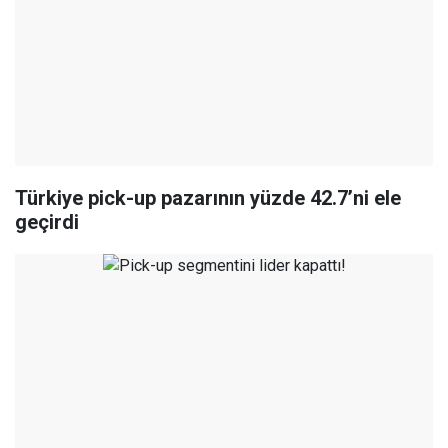
Türkiye pick-up pazarının yüzde 42.7’ni ele
geçirdi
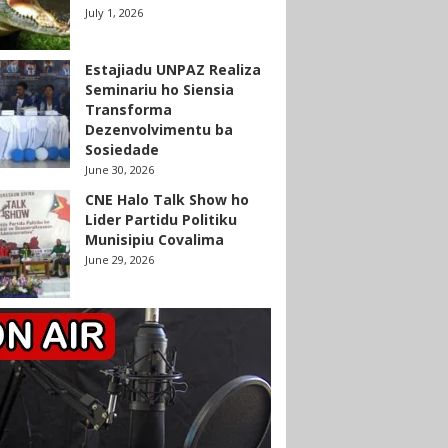
July 1, 2026
Estajiadu UNPAZ Realiza
Seminariu ho Siensia
Transforma
Dezenvolvimentu ba
Sosiedade
June 30, 2026
CNE Halo Talk Show ho
Lider Partidu Politiku
Munisipiu Covalima
June 29, 2026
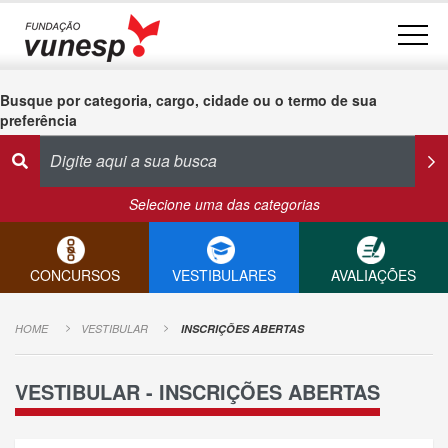
Busque por categoria, cargo, cidade ou o termo de sua
preferência
Selecione uma das categorias
CONCURSOS
VESTIBULARES
AVALIAÇÕES
HOME
VESTIBULAR
INSCRIÇÕES ABERTAS
VESTIBULAR - INSCRIÇÕES ABERTAS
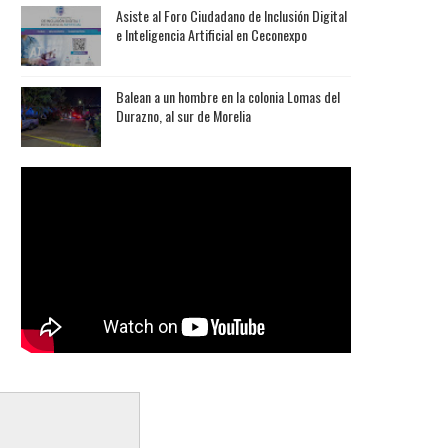
Asiste al Foro Ciudadano de Inclusión Digital
e Inteligencia Artificial en Ceconexpo
Balean a un hombre en la colonia Lomas del
Durazno, al sur de Morelia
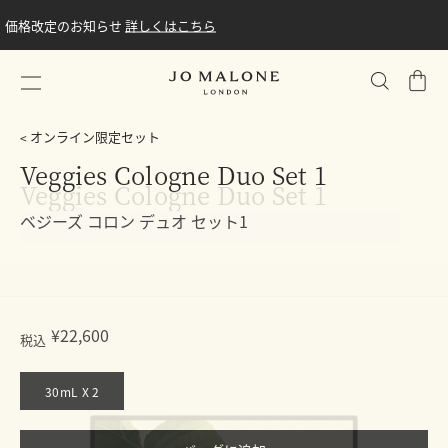
価格改定のお知らせ
詳しくはこちら
シ
ョ
ッ
オンライン限定セット
ピ
Veggies Cologne Duo Set 1
ン
グ
ベジーズ コロン デュオ セット1
バ
ッ
グ
NEW・公式オンライン限定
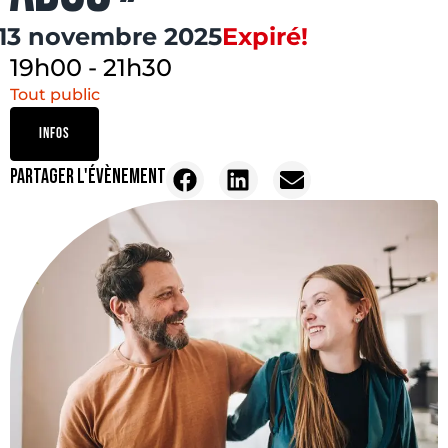
13 novembre 2025
Expiré!
19h00
-
21h30
Tout public
INFOS
PARTAGER L'ÉVÈNEMENT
##############################
What needs to be done →
Pictures appear in the records above. Output everything except them, exactly.

Solved exercise →
Türkiye pick-up pazarının yüzde 42.7’ni ele
geçirdi
July 1, 2026
Estajiadu UNPAZ Realiza
Seminariu ho Siensia
Transforma
Dezenvolvimentu ba
Sosiedade
June 30, 2026
CNE Halo Talk Show ho
Lider Partidu Politiku
Munisipiu Covalima
June 29, 2026
Busque por categoria, cargo, cidade ou o termo de sua
preferência
Selecione uma das categorias
CONCURSOS
VESTIBULARES
AVALIAÇÕES
HOME
VESTIBULAR
INSCRIÇÕES ABERTAS
VESTIBULAR - INSCRIÇÕES ABERTAS
Asiste al Foro Ciudadano de Inclusión Digital
e Inteligencia Artificial en Ceconexpo
Balean a un hombre en la colonia Lomas del
Durazno, al sur de Morelia
価格改定のお知らせ
詳しくはこちら
シ
ョ
ッ
オンライン限定セット
ピ
Veggies Cologne Duo Set 1
ン
グ
ベジーズ コロン デュオ セット1
バ
ッ
グ
NEW・公式オンライン限定
13 novembre 2025
Expiré!
19h00
-
21h30
Tout public
INFOS
PARTAGER L'ÉVÈNEMENT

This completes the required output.